On 22 November 1996, units of the RPF-Inkotanyi killed between 800 and 1000 of Hutu refugees in and around Chimanga refugee camp, seventy-one kilometres west of Bukavu.
When the RPF and AFDL rebels reached Chimanga camp, several hundred refugees, tired of fleeing or physically unable to follow others in the mountains, waited for their fate in fear. The first group of soldiers approaches the camp, asked the refugees to assemble for a meeting and reassured the refugees. They say they came to distribute food. Lists were drawn up, men were separated from women and children, and the military went back for allegedly fetching food. The soldiers first stabbed the children in the sheetings, before going to kill their parents with bullets. At a given moment, a whistle sounded and the soldiers positioned all around the camp opened fire on the refugees. More than 600 corpses were counted by the local Red Cross.
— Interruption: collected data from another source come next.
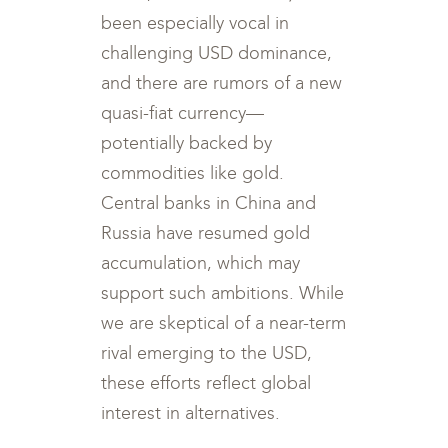
been especially vocal in
challenging USD dominance,
and there are rumors of a new
quasi-fiat currency—
potentially backed by
commodities like gold.
Central banks in China and
Russia have resumed gold
accumulation, which may
support such ambitions. While
we are skeptical of a near-term
rival emerging to the USD,
these efforts reflect global
interest in alternatives.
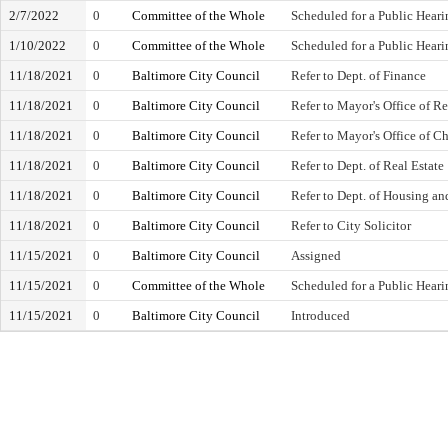
2/7/2022
0
Committee of the Whole
Scheduled for a Public Heari
1/10/2022
0
Committee of the Whole
Scheduled for a Public Heari
11/18/2021
0
Baltimore City Council
Refer to Dept. of Finance
11/18/2021
0
Baltimore City Council
Refer to Mayor's Office of 
11/18/2021
0
Baltimore City Council
Refer to Mayor's Office of C
11/18/2021
0
Baltimore City Council
Refer to Dept. of Real Estate
11/18/2021
0
Baltimore City Council
Refer to Dept. of Housing 
11/18/2021
0
Baltimore City Council
Refer to City Solicitor
11/15/2021
0
Baltimore City Council
Assigned
11/15/2021
0
Committee of the Whole
Scheduled for a Public Heari
11/15/2021
0
Baltimore City Council
Introduced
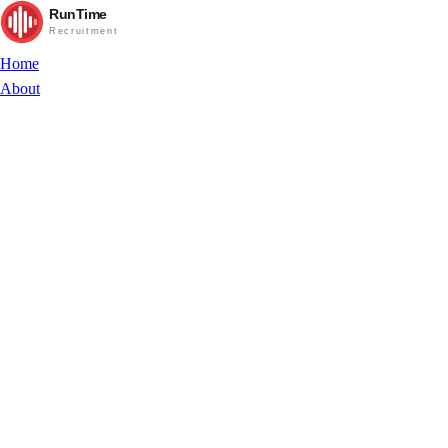
RunTime
Recruitment
Home
About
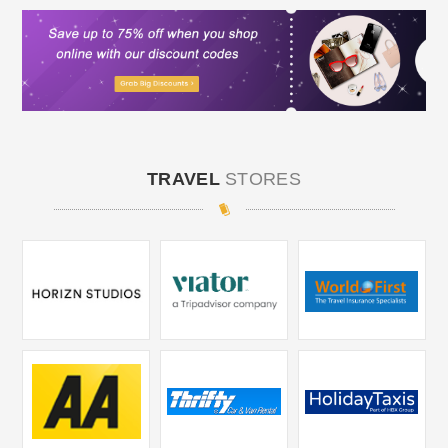
TRAVEL
STORES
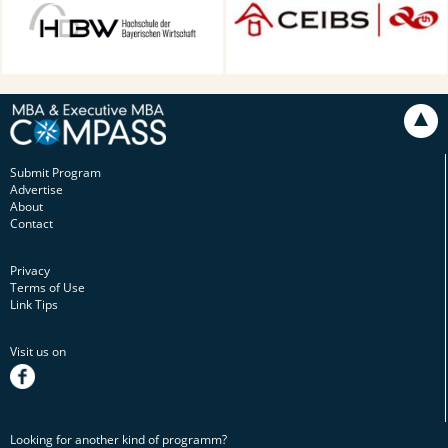
Technology in Munich,
Munich, Germany
Submit Program
Advertise
About
Contact
Privacy
Terms of Use
Link Tips
Visit us on
facebook
Looking for another kind of programm?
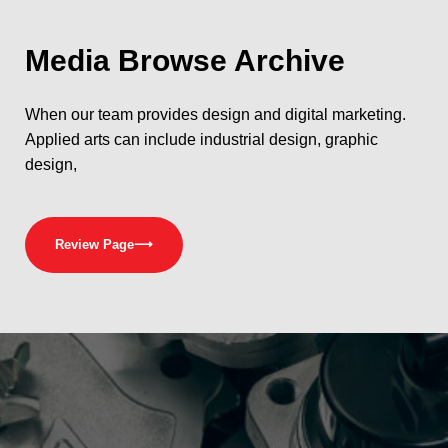
Media
Browse Archive
When our team provides design and digital marketing.
Applied arts can include industrial design, graphic
design,
Review Page
⟶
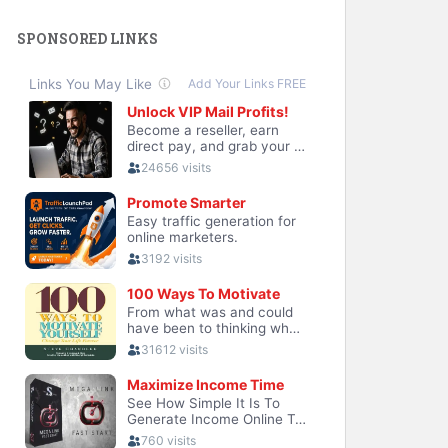
SPONSORED LINKS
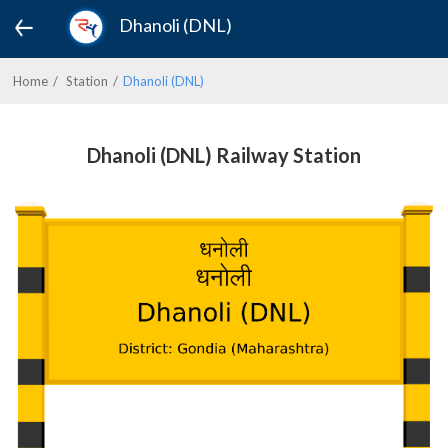
Dhanoli (DNL)
Home
Station
Dhanoli (DNL)
Dhanoli (DNL) Railway Station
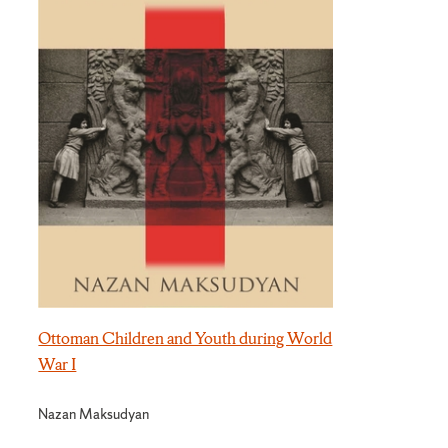
Ottoman Children and Youth during World
War I
Nazan Maksudyan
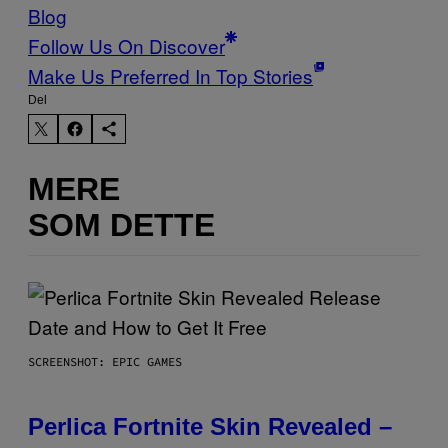
Blog
Follow Us On Discover
Make Us Preferred In Top Stories
Del
MERE
SOM DETTE
SCREENSHOT: EPIC GAMES
Perlica Fortnite Skin Revealed –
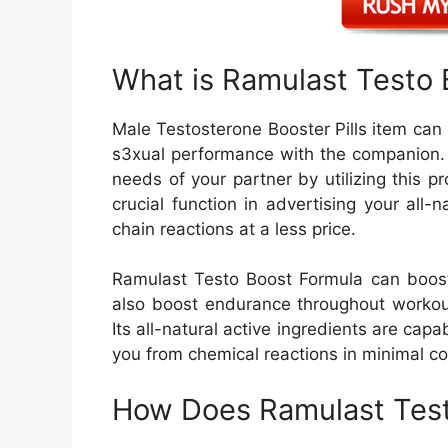
What is Ramulast Testo 
Male Testosterone Booster Pills item ca
s3xual performance with the companion. 
needs of your partner by utilizing this pro
crucial function in advertising your all
chain reactions at a less price.
Ramulast Testo Boost Formula can boost
also boost endurance throughout workout
Its all-natural active ingredients are capa
you from chemical reactions in minimal co
How Does Ramulast Test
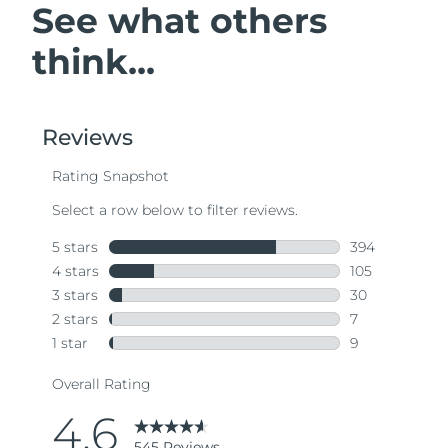
See what others
think...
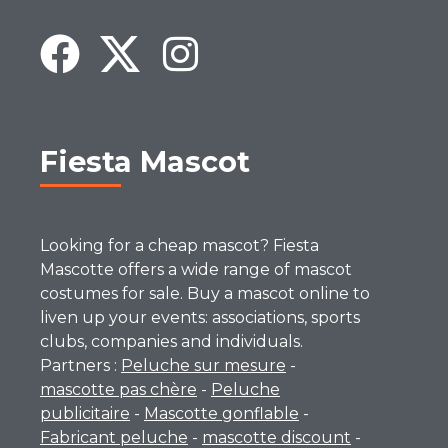
Fiesta Mascot
Looking for a cheap mascot? Fiesta
Mascotte offers a wide range of mascot
costumes for sale. Buy a mascot online to
liven up your events: associations, sports
clubs, companies and individuals.
Partners :
Peluche sur mesure
-
mascotte pas chère
-
Peluche
publicitaire
-
Mascotte gonflable
-
Fabricant peluche
-
mascotte discount
-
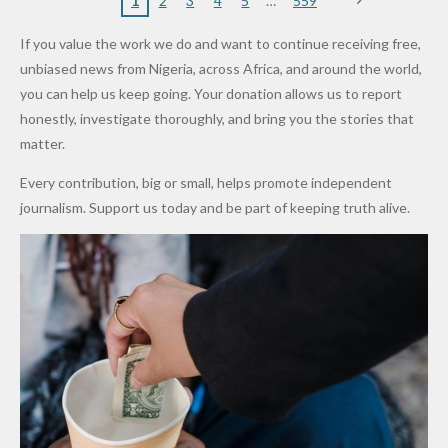
Nigerian
VeryDark
16
Partnersh
Terror
“Sins Are
Primary
ent and
1
2
3
4
5
559
Army
Man
ip
Attack
Forgiven”
School in
Marketers
If you value the work we do and want to continue receiving free,
After
Dekara
to Reduce
unbiased news from Nigeria, across Africa, and around the world,
Promise
After
Petrol
you can help us keep going. Your donation allows us to report
to Qualify
Alleged
Prices as
honestly, investigate thoroughly, and bring you the stories that
for Future
₦10
Global Oil
matter.
World
Million
Costs Fall
Every contribution, big or small, helps promote independent
Cups
Levy in
journalism. Support us today and be part of keeping truth alive.
Niger
State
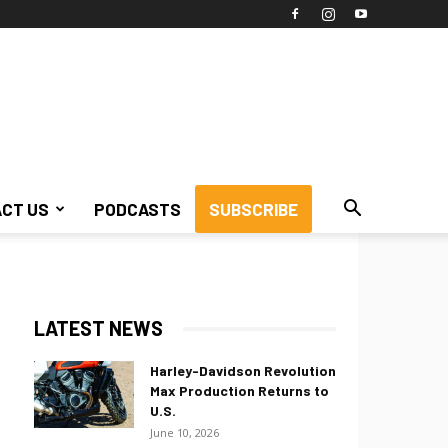
CT US
PODCASTS
SUBSCRIBE
LATEST NEWS
Harley-Davidson Revolution
Max Production Returns to
U.S.
June 10, 2026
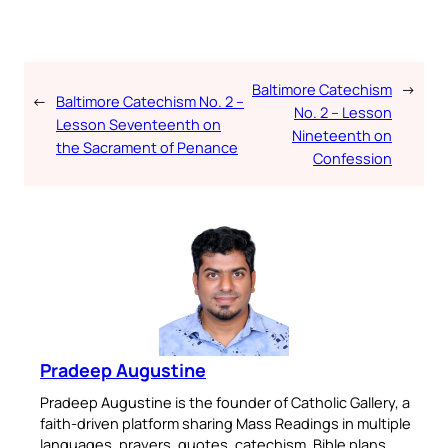
Baltimore Catechism
→
←
Baltimore Catechism No. 2 –
No. 2 – Lesson
Lesson Seventeenth on
Nineteenth on
the Sacrament of Penance
Confession
Pradeep Augustine
Pradeep Augustine is the founder of Catholic Gallery, a
faith-driven platform sharing Mass Readings in multiple
languages, prayers, quotes, catechism, Bible plans,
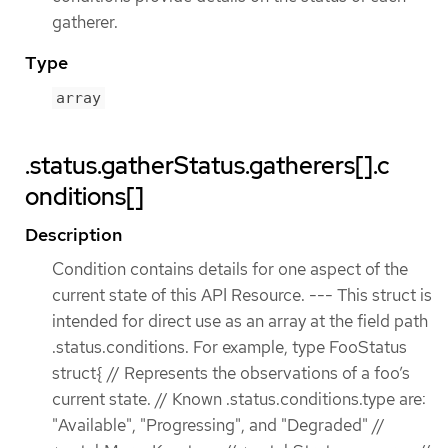
gatherer.
Type
array
.status.gatherStatus.gatherers[].c
onditions[]
Description
Condition contains details for one aspect of the
current state of this API Resource. --- This struct is
intended for direct use as an array at the field path
.status.conditions. For example, type FooStatus
struct{ // Represents the observations of a foo’s
current state. // Known .status.conditions.type are:
"Available", "Progressing", and "Degraded" //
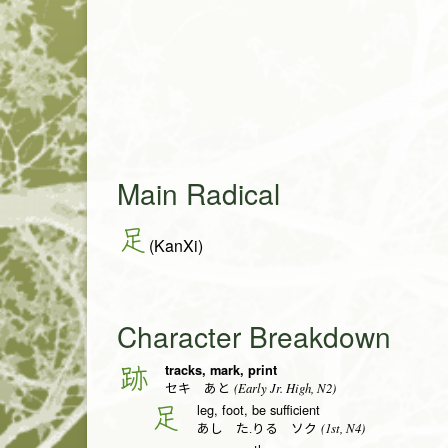
Main Radical
足
(KanXi)
Character Breakdown
tracks, mark, print
跡
(Early Jr. High, N2)
セキ あと
leg, foot, be sufficient
足
(1st, N4)
あし た.りる ソク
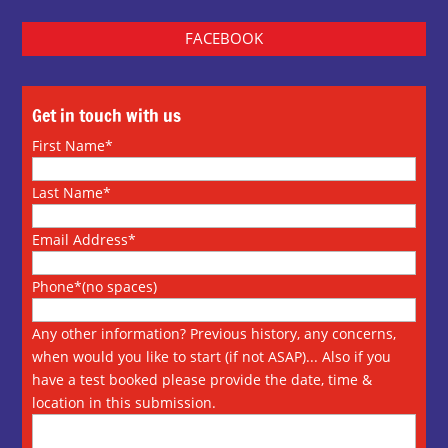
FACEBOOK
Get in touch with us
First Name*
Last Name*
Email Address*
Phone*(no spaces)
Any other information? Previous history, any concerns,
when would you like to start (if not ASAP)... Also if you
have a test booked please provide the date, time &
location in this submission.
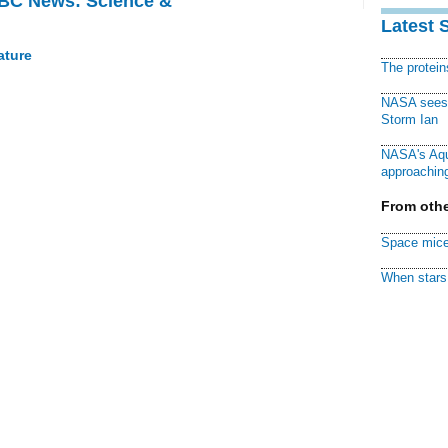
BBC News: Science &
Latest 
ature
The protei
NASA sees f
Storm Ian
NASA's Aqu
approaching
From othe
Space mice
When stars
A priest from the Catholic parish of Burhale who was in the company of Father Jean Claude Buhendwa, killed during the massacre for trying to intervene between a group of wounded refugee children that RPF soldiers were in the process of killing with bayonets, claimed that more than 2000 people were killed that day.
According to the UN High Commissioner for Human Rights report “Mapping Report”, a thousand refugees were killed on that day and following days while fleeing. More thousands of Hutu refugees were wounded.
Those who managed to run away were pursued and killed in Chimanga village and beyond.